I thought to myself: look what is possible when all different kinds of people come together. Change is possible, and I can be an instrument of that change.


Compelling research finds that the happiest people are those with deep connections to others, and to a community. Who cares about what you care about? Who dreams about what you dream about?

I then turned to one of the darkest periods of my life – the aftermath of 9/11, the attack on the World Trade Towers in New York City. At the time I was a young mother living in Montana, and although it occurred thousands of miles away, I felt the enormity of what had happened and what was unfolding in the nation’s dialog. I saw the closing in, the ramping up of the militarization of our local and national law enforcement, and I felt lost.
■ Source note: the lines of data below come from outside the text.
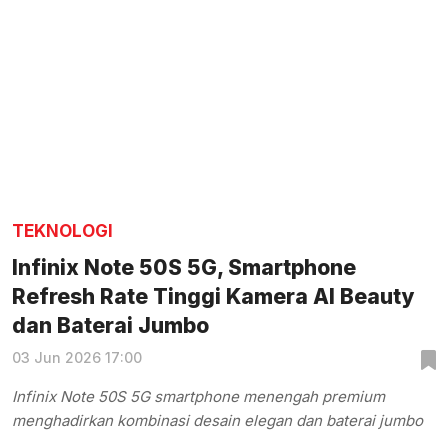
TEKNOLOGI
Infinix Note 50S 5G, Smartphone
Refresh Rate Tinggi Kamera AI Beauty
dan Baterai Jumbo
03 Jun 2026 17:00
Infinix Note 50S 5G smartphone menengah premium
menghadirkan kombinasi desain elegan dan baterai jumbo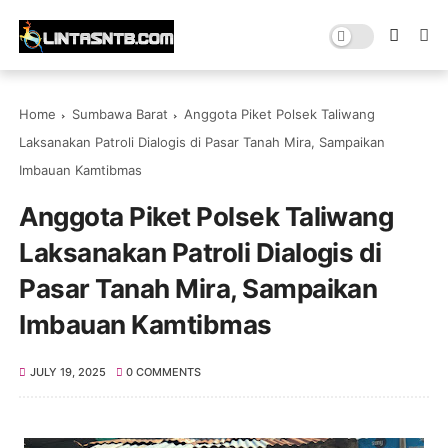
Home
Sumbawa Barat
Anggota Piket Polsek Taliwang
Laksanakan Patroli Dialogis di Pasar Tanah Mira, Sampaikan
Imbauan Kamtibmas
Anggota Piket Polsek Taliwang
Laksanakan Patroli Dialogis di
Pasar Tanah Mira, Sampaikan
Imbauan Kamtibmas
JULY 19, 2025
0 COMMENTS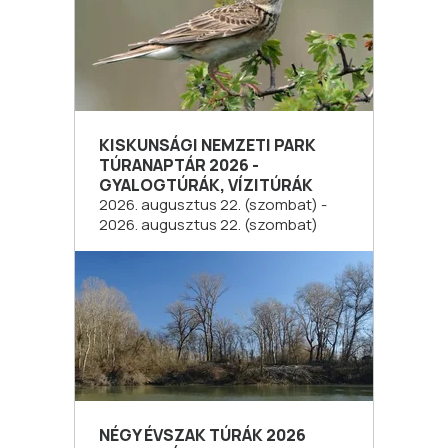
KISKUNSÁGI NEMZETI PARK
TÚRANAPTÁR 2026 -
GYALOGTÚRÁK, VÍZITÚRÁK
2026. augusztus 22. (szombat) -
2026. augusztus 22. (szombat)
NÉGY ÉVSZAK TÚRÁK 2026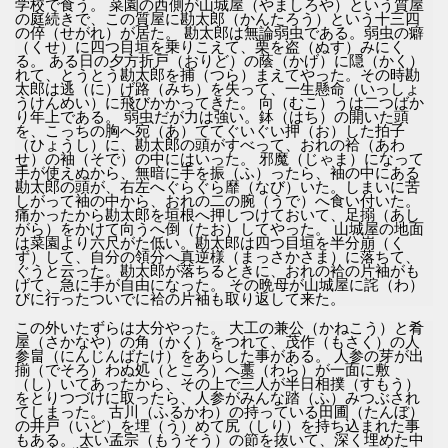
学校で食う。 菜園の西側が山城屋（やましろや）という質屋
の庭続きで、この質屋に勘太郎（かんたろう）という十三四
の倅（せがれ）が居た。 勘太郎は無論弱虫である。弱虫の癖
（くせ）に四つ目垣を乗りこえて、栗を盗（ぬす）みにく
る。 ある日の夕方折戸（おりど）の蔭（かげ）に隠（かく）
れて、とうとう勘太郎を捕（つら）まえてやった。その時勘
太郎は逃（に）げ路（みち）を失って、一生懸命（いっしょ
うけんめい）に飛びかかってきた。 向（むこ）うは二つばか
り年上である。 弱虫だが力は強い。鉢（はち）の開いた頭
を、こっちの胸へ宛（あ）ててぐいぐい押（お）した拍子
（ひょうし）に、勘太郎の頭がすべって、おれの袷（あわ
せ）の袖（そで）の中にはいった。 邪魔（じゃま）になって
手が使えぬから、無暗に手を振（ふ）ったら、袖の中にある
勘太郎の頭が、右左へぐらぐら靡（なび）いた。しまいに苦
しがって袖の中から、おれの二の腕（うで）へ食い付いた。
痛かったから勘太郎を垣根へ押しつけておいて、足搦（あし
がら）をかけて向うへ倒（たお）してやった。 山城屋の地面
は菜園より六尺がた低い。勘太郎は四つ目垣を半分崩（く
ず）して、自分の領分へ真逆様（まっさかさま）に落ちて、
ぐうと云った。勘太郎が落ちるときに、おれの袷の片袖がも
げて、急に手が自由になった。 その晩母が山城屋に詫（わ）
びに行ったついでに袷の片袖も取り返して来た。
この外いたずらは大分やった。 大工の兼公（かねこう）と肴
屋（さかなや）の角（かく）をつれて、茂作（もさく）の人
参畠（にんじんばたけ）をあらした事がある。 人参の芽が出
揃（でそろ）わぬ処（ところ）へ藁（わら）が一面に敷
（し）いてあったから、その上で三人が半日相撲（すもう）
をとりつづけに取ったら、人参がみんな踏（ふ）みつぶされ
てしまった。 古川（ふるかわ）の持っている田圃（たんぼ）
の井戸（いど）を埋（う）めて尻（しり）を持ち込まれた事
もある。 太い孟宗（もうそう）の節を抜いて、深く埋めた中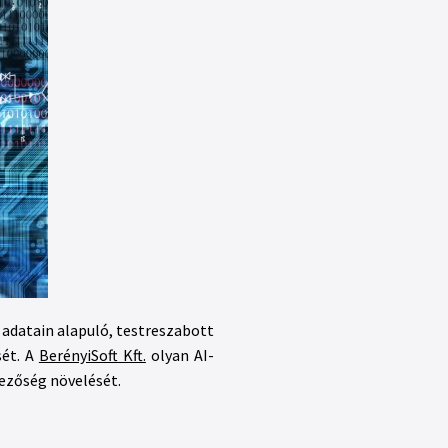
t adatain alapuló, testreszabott
sét. A
BerényiSoft Kft.
olyan AI-
ezőség növelését.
This sense of disorientation was so deep that I spiraled into what I call an existential crisis: Why am I here? Who am I? What does anything matter, anyway? I turned, as I often do when I lose my bearings, to books, and one of the books I found that dark winter was Howard Zinn’s A People’s History of the United States, in which Zinn describes history from the perspective of farmers, workers, slaves, suffragists and immigrants, rather than from the perspective of the wealthy, the white men, the conquerers.

The history of struggle, it turns out, is one of waging and winning many battles, and usually losing the war. Why, you might ask, did I find this so helpful? It is because in those stories, I saw myself. I am part of a long, an ancient tribe of people who fight for justice, opportunity and equality. We may lose a lot, but we do our work and when we win, it matters. It matters even when we lose: it is the fighting and believing that makes us who we are. And I saw that this tribe will continue on once I grow old and lay down my arms.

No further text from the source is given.